AIM OF THE EXERCISE:
Given the records below, pull every line with the word "column" into the answer.

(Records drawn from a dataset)
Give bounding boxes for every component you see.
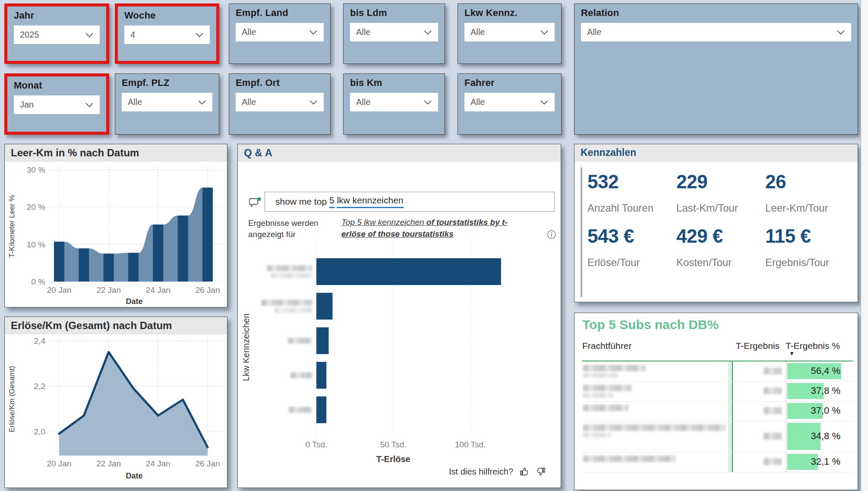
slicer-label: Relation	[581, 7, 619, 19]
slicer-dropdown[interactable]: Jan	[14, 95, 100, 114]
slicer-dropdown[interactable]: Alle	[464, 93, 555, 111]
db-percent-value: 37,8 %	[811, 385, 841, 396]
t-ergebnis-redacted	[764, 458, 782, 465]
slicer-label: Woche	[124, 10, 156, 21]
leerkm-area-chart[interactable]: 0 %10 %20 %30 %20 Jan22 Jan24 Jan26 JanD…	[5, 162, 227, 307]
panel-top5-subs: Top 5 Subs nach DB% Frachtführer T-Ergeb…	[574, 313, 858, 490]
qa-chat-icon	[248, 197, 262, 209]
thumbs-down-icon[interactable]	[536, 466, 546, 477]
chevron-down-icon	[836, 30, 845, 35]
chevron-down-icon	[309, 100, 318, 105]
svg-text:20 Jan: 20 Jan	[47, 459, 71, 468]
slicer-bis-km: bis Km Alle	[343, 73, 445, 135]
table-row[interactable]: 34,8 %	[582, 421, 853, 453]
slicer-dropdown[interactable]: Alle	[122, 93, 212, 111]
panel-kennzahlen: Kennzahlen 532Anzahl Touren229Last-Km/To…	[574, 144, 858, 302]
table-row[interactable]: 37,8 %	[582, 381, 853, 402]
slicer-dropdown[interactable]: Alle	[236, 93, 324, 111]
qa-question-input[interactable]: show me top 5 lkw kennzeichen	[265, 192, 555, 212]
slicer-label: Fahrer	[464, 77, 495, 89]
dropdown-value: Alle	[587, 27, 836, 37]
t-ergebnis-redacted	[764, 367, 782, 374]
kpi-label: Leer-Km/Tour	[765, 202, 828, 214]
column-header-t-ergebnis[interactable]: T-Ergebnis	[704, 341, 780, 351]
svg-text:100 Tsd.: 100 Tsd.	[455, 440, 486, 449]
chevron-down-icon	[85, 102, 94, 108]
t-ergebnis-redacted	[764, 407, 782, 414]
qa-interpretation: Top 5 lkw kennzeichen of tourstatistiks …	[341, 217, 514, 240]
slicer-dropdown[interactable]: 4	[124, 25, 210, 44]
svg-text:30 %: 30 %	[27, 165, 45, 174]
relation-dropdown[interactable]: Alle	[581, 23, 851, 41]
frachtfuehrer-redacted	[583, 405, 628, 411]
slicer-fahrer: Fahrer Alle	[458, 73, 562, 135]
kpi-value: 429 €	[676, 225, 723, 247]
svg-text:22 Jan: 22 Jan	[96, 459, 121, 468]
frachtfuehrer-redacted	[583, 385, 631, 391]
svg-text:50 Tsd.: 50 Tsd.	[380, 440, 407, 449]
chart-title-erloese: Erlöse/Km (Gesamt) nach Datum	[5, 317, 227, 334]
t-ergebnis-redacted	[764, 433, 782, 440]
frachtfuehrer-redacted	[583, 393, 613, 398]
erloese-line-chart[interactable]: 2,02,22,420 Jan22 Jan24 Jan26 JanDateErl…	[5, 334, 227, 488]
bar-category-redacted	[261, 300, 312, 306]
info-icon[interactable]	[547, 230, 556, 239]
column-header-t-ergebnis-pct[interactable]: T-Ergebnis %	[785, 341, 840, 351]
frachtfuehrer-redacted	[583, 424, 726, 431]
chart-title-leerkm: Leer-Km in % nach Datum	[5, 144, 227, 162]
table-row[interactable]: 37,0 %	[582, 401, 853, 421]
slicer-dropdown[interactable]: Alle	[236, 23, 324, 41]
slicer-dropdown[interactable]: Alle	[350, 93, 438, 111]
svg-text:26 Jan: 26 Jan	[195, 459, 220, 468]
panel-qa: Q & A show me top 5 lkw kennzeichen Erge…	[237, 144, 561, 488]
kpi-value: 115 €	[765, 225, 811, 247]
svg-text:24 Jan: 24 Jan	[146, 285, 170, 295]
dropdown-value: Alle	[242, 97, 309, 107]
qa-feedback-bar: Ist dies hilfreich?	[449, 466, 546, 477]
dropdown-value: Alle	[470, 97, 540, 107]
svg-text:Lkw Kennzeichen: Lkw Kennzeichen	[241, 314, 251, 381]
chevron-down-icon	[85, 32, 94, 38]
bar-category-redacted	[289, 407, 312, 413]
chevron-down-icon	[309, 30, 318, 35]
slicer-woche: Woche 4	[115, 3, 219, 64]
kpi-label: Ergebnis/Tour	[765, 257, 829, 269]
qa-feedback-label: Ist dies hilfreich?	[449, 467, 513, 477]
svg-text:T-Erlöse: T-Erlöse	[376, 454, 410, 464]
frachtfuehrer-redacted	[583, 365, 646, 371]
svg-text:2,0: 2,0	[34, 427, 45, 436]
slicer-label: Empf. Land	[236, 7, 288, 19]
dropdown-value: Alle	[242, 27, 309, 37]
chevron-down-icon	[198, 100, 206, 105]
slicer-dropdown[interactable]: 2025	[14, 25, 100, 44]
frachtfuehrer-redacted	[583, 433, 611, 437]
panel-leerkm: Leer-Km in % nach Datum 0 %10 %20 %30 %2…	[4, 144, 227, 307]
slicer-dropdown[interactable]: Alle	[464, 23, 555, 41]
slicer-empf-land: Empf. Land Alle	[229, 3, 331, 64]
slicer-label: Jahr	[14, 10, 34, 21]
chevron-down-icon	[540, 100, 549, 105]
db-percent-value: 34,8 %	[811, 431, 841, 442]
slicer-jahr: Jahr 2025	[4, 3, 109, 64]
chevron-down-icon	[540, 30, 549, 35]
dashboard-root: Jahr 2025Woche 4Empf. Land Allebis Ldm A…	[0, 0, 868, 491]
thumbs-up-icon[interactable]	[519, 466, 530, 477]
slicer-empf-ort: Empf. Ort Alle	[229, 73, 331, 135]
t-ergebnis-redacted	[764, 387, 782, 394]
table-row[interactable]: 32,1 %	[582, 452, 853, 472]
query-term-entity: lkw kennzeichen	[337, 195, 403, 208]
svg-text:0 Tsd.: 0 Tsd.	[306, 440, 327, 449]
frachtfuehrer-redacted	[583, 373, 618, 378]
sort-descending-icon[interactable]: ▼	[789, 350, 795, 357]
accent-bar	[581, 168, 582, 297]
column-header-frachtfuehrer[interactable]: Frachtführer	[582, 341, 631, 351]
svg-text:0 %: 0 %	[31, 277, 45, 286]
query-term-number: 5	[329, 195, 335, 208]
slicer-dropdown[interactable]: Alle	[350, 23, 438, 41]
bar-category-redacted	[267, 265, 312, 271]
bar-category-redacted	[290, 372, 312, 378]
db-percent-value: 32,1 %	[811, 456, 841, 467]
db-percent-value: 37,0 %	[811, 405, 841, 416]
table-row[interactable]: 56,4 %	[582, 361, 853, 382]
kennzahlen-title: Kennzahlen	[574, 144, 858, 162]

YOUR RESPONSE:
column-header-t-ergebnis[interactable]: T-Ergebnis	[704, 341, 780, 351]
column-header-t-ergebnis-pct[interactable]: T-Ergebnis %	[785, 341, 840, 351]
column-header-frachtfuehrer[interactable]: Frachtführer	[582, 341, 631, 351]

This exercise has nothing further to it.